John Darnielle didn’t really grow up around future Mountain Goats fans — the first Mountain Goats songs to be drawn explicitly from his life were the tales of his old meth-addicted friends on 2004’s We Shall All Be Healed. The stepfather in Black Sabbath’s Master of Reality, a malignant presence in the life of his metal-loving son, seems a composite of the repressive parents of “Denton” and the abusive, working-class stepfather of The Sunset Tree. The latter, not incidentally, is based on Darnielle’s real-life stepfather. So what kind of music did Darnielle listen to as a kid? Well, he’s grown up and written his first book about the third Black Sabbath album.

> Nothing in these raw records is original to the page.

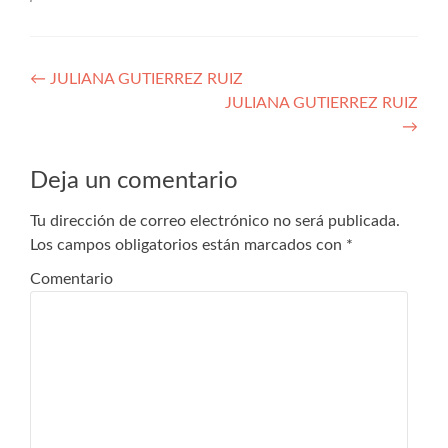
Navegación
←
JULIANA GUTIERREZ RUIZ
JULIANA GUTIERREZ RUIZ
de
→
entradas
Deja un comentario
Tu dirección de correo electrónico no será publicada.
Los campos obligatorios están marcados con
*
Comentario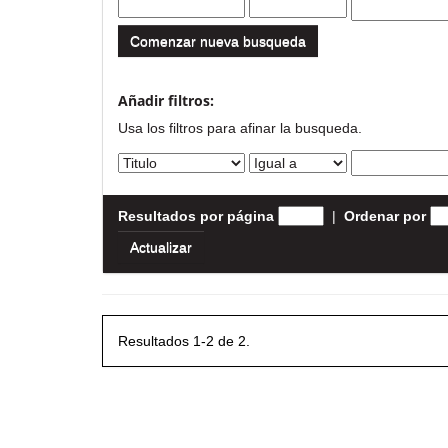
Comenzar nueva busqueda
Añadir filtros:
Usa los filtros para afinar la busqueda.
Resultados por página
|
Ordenar por
Resultados 1-2 de 2.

Another thing I’ve said that’s not quite true is that music fans don’t feel like they’re keeping a secret anymore. Music will always feel like a secret to kids, at least at first, as they learn the language of the new cult they’ve been initiated into. When a friend (who also introduces him to pot) shows Roger the cover of Black Sabbath’s self-titled debut album, it seems “like a weird person made it, and showed it to other weird people and they all thought it was good.” Right. Because in the second verse of “Dance Music,” Darnielle sings, “I don’t want to die alone.” Along with “Hail Satan!”, it’s maybe the biggest singalong line in the Mountain Goats catalogue, a “massive gang-shout… like a large-scale involuntary tic,” per the Village Voice’s Tom Breihan. Like a “hallelujah” for Mountain Goats fans (or “Hail Satan!”). Everybody feels weird together.

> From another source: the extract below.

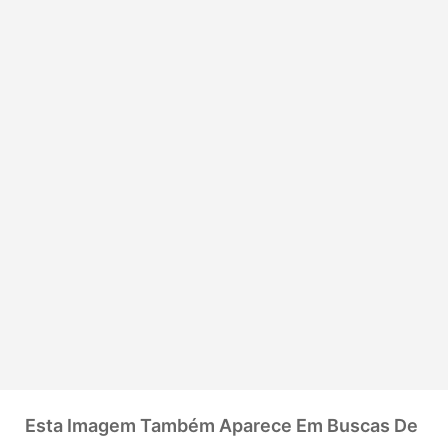
Esta Imagem Também Aparece Em Buscas De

It’s also a moment that runs private devotion and public catharsis together, like the two sides of a tape switching automatically. That’s how light and darkness are for Roger, too, and lightness and weight for Darnielle. Throughout Black Sabbath’s Master of Reality, Darnielle writes, to quote Calvino, “as if thought were darting out of darkness in swift lightning flashes,” probably because that’s how his narrator thinks. Like many of his songs, it is voice-driven, giving him the freedom for adolescent exuberance (“You heard a guitar riff that comes from a volcano under the ocean!!”) and unguarded diaristic pronouncements (“It’s just being who you want to be, even if you are a poor kid making loud music about being unhappy!”) alongside synapse-sparking eloquence (on his overmedicated roommate: “So he took all his new pills, there were like five of them, and now he is night of the living Fritz.”).

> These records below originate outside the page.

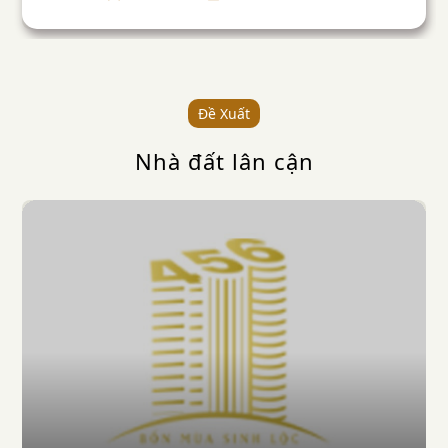
Đề Xuất
Nhà đất lân cận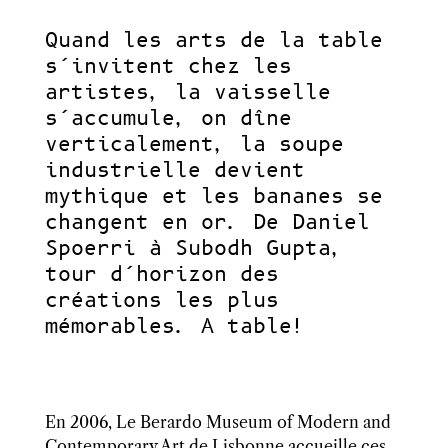
Quand les arts de la table
s’invitent chez les
artistes, la vaisselle
s’accumule, on dîne
verticalement, la soupe
industrielle devient
mythique et les bananes se
changent en or. De Daniel
Spoerri à Subodh Gupta,
tour d’horizon des
créations les plus
mémorables. A table!
En 2006,
Le Berardo Museum of Modern and
Contemporary Art de Lisbonne accueille ces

Then again, Darnielle floridly dedicates the book “to all the children to whom I ever provided care, in the earnest hope that your later lives have brought you the joy, and love, and freedom that was always yours by right,” which is some pretty heavy shit in every sense of the word. But lightness has value “just because we know the weight of things [and words] so well,” Calvino reminds us. Calvino goes on to recall the folktales of peoples “faced with the precariousness of tribal life,” in which the burdens of reality are alleviated by one who “rid[s] his body of weight and fli[es] to another world, another level of perception.” Listening to “Lord of This World” on headphones the night he steals the tape back, Roger says, “was like I was flying so high above your world.” Which initially sounds like he wants out, of the whole thing, until you remember that earlier he’s talked about “a mood which is way higher… than the words, it is always sort of always floating above the words,” and is universally understandable and relatable, the rising cadences drawing people into the experience regardless of the words, like the TV preachers Roger sometimes watches. So this is what the volume knob’s for — not to escape, but to get an amen. Like you mean it: HAIL SATAN!